District schools will remain fully virtual at this time

https://www.philasd.org/blog/2020/11/10/district-schools-will-remain-fully-virtual-at-this-time/
Anonymous
Anonymous wrote:
Anonymous wrote:
Anonymous wrote:Wow, I wonder which region decided to keep schools closed and public health restrictions in place. Really hard to tell here.



https://pediatrics.aappublications.org/content/146/6/e2020027425


What is this supposed to mean? The NE has had many schools open.


The majority, if not all, of Northeast cities shut down their schools for fully virtual learning and kept them closed throughout the fall including New York City, Boston, D.C. Area, Philadelphia, Newark, Baltimore, and others.

We're fortunate to have an educated community and educated workforce that prioritized community health and continue to do so.

Example -

District schools will remain fully virtual at this time

https://www.philasd.org/blog/2020/11/10/district-schools-will-remain-fully-virtual-at-this-time/


DP, and while that may be true for the large cities you mention it’s not of the rest of the Northeast. Rhode Island, Connecticut, New Hampshire, Maine—all the schools are open. NYC has had well-publicized issues, but reopened for elementary students.

As for the “educated community” here who “prioritized community health,” give me a break. Restaurants are full. People are still going to the gym. Moreover, COVID is not the only factor in determining health, and we need to remember that.
Anonymous
Does it mean anything to anyone that most of the spikes in South and West before schools opened back up? All of this data follows the community spread on each area.
Anonymous
Anonymous wrote:
Anonymous wrote:
Anonymous wrote:
Anonymous wrote:Wow, I wonder which region decided to keep schools closed and public health restrictions in place. Really hard to tell here.



https://pediatrics.aappublications.org/content/146/6/e2020027425


What is this supposed to mean? The NE has had many schools open.


The majority, if not all, of Northeast cities shut down their schools for fully virtual learning and kept them closed throughout the fall including New York City, Boston, D.C. Area, Philadelphia, Newark, Baltimore, and others.

We're fortunate to have an educated community and educated workforce that prioritized community health and continue to do so.

Example -

District schools will remain fully virtual at this time

https://www.philasd.org/blog/2020/11/10/district-schools-will-remain-fully-virtual-at-this-time/


DP, and while that may be true for the large cities you mention it’s not of the rest of the Northeast. Rhode Island, Connecticut, New Hampshire, Maine—all the schools are open. NYC has had well-publicized issues, but reopened for elementary students.

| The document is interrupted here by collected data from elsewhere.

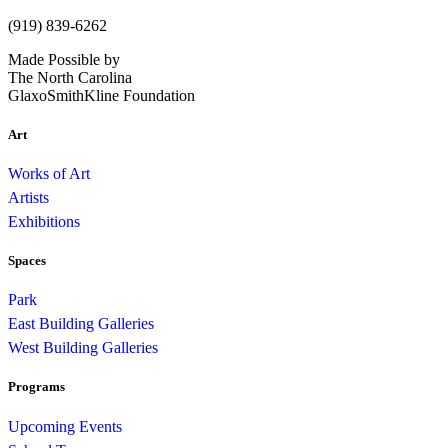
(919) 839-6262
Made Possible by
The North Carolina
GlaxoSmithKline Foundation
Art
Works of Art
Artists
Exhibitions
Spaces
Park
East Building Galleries
West Building Galleries
Programs
Upcoming Events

As for the “educated community” here who “prioritized community health,” give me a break. Restaurants are full. People are still going to the gym. Moreover, COVID is not the only factor in determining health, and we need to remember that.


NYC and other places have opened/closed multiple times and only have a very limited number of kids going. They aren't all open.

All of the situations are contributing to the spread and people are too selfish to change their behavior so it will continue to spread.